Сирил Коллар - Дикие ночи
— А ты кто такой?.. Вы что, трахаетесь с ним?
Ассистент совершенно багровый, я утешаю его, уговариваю не обращать внимания.
Лора пишет мне письма. «Какому одиночеству я научилась у тебя. Всю свою жизнь я буду вспоминать слезы, пролитые после любви с тобой, слезы волнения, невероятного счастья, не забуду наслаждения, которое испытала с любимым, с тобой».
В одном письме я нахожу лепестки засушенного цветка, в другом — каплю голубого хрусталя. «Любовь моя, я дарю тебе эту каплю, чтобы голубизна неба и моря были всегда с тобой».
Конечно, в конце концов я отвечаю на ее звонок. Я говорю, что не смогу забыть ни ложь, ни шантаж, Лора отвечает:
— Я докажу тебе, что изменилась, и ты вернешься ко мне.
Она нашла работу в бюро радиорекламы, ей подарили сибирскую лайку — нечто среднее между волком и собакой.
Каждые две недели я ставлю свет на телевизионной передаче, но больше не снимаю город своей маленькой видеокамерой, совершенно не переношу вечеров, после обеда растягиваюсь на кровати, как парализованный, мне кажется, что я вешу целую тонну.
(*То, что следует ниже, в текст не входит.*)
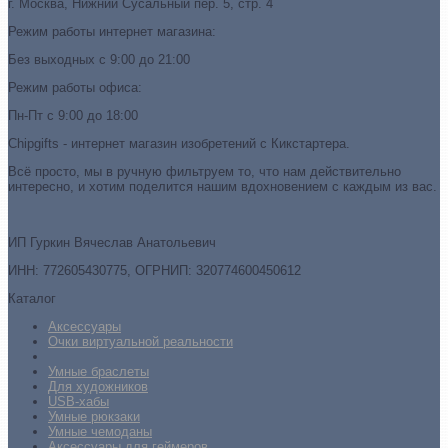
г. Москва, Нижний Сусальный пер. 5, стр. 4
Режим работы интернет магазина:
Без выходных с 9:00 до 21:00
Режим работы офиса:
Пн-Пт с 9:00 до 18:00
Chipgifts - интернет магазин изобретений с Кикстартера.
Всё просто, мы в ручную фильтруем то, что нам действительно
интересно, и хотим поделится нашим вдохновением с каждым из вас.
ИП Гуркин Вячеслав Анатольевич
ИНН: 772605430775, ОГРНИП: 320774600450612
Каталог
Аксессуары
Очки виртуальной реальности
Умные браслеты
Для художников
USB-хабы
Умные рюкзаки
Умные чемоданы
Аксессуары для геймеров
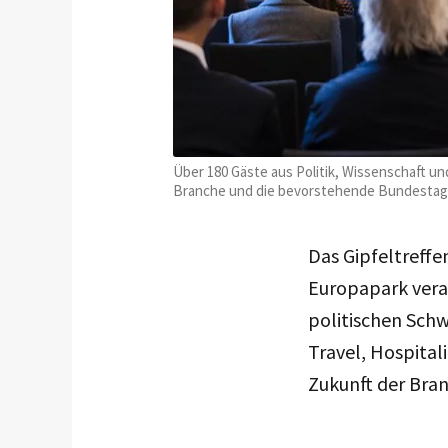
Über 180 Gäste aus Politik, Wissenschaft u
Branche und die bevorstehende Bundestags
Das Gipfeltreffe
Europapark vera
politischen Sch
Travel, Hospitali
Zukunft der Bran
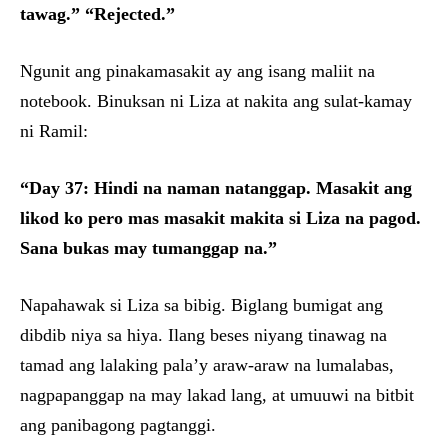
tawag.” “Rejected.”
Ngunit ang pinakamasakit ay ang isang maliit na
notebook. Binuksan ni Liza at nakita ang sulat-kamay
ni Ramil:
“Day 37: Hindi na naman natanggap. Masakit ang
likod ko pero mas masakit makita si Liza na pagod.
Sana bukas may tumanggap na.”
Napahawak si Liza sa bibig. Biglang bumigat ang
dibdib niya sa hiya. Ilang beses niyang tinawag na
tamad ang lalaking pala’y araw-araw na lumalabas,
nagpapanggap na may lakad lang, at umuuwi na bitbit
ang panibagong pagtanggi.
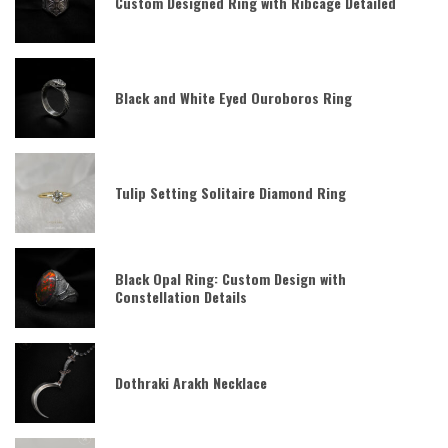
Custom Designed Ring with Ribcage Detailed
Black and White Eyed Ouroboros Ring
Tulip Setting Solitaire Diamond Ring
Black Opal Ring: Custom Design with
Constellation Details
Dothraki Arakh Necklace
В два часа дня в душе поднимается тоска, в пять она становится почти непереносимой, а к восьми внезапно исчезает. Если мне нужно поразмышлять или что-то сделать, я с огромным трудом собираюсь с силами, мечтаю о кокаине, о том подъеме и концентрации всех сил и способностей, которые мне дарил наркотик и которых никогда больше не будет.
Врачи уменьшили дозу лекарства: шесть порошков в день, три утром, три вечером. Это гораздо менее мучительно. Я улыбаюсь, смеюсь, но все это на поверхности, на губах, иногда в глазах. Смех покинул глубины моего тела, все мне кажется банальным, даже растущие лиловые нарывы.
Утром, в половине восьмого, я вхожу в госпиталь Тарнье, чтобы сдать анализ крови. У меня смутное ощущение, что я где-то видел парня, сидящего в очереди передо мной, с перетянутой резиновым жгутом рукой и иголкой в вене на сгибе локтя. У него одутловатое, изуродованное саркомой Капоши лицо, он с трудом открывает глаза. Моя очередь: я сажусь на красный пластиковый стул, наклоняюсь, чтобы прочесть на формуляре имя предыдущего пациента. Оказывается, я его очень хорошо знаю, он работал с моим отцом. Этот молодой блестящий инженер был красив и силен, сейчас, надевая куртку, он выглядит как тень человека. Я здороваюсь, вряд ли он меня узнает, но отвечает и тут же уходит.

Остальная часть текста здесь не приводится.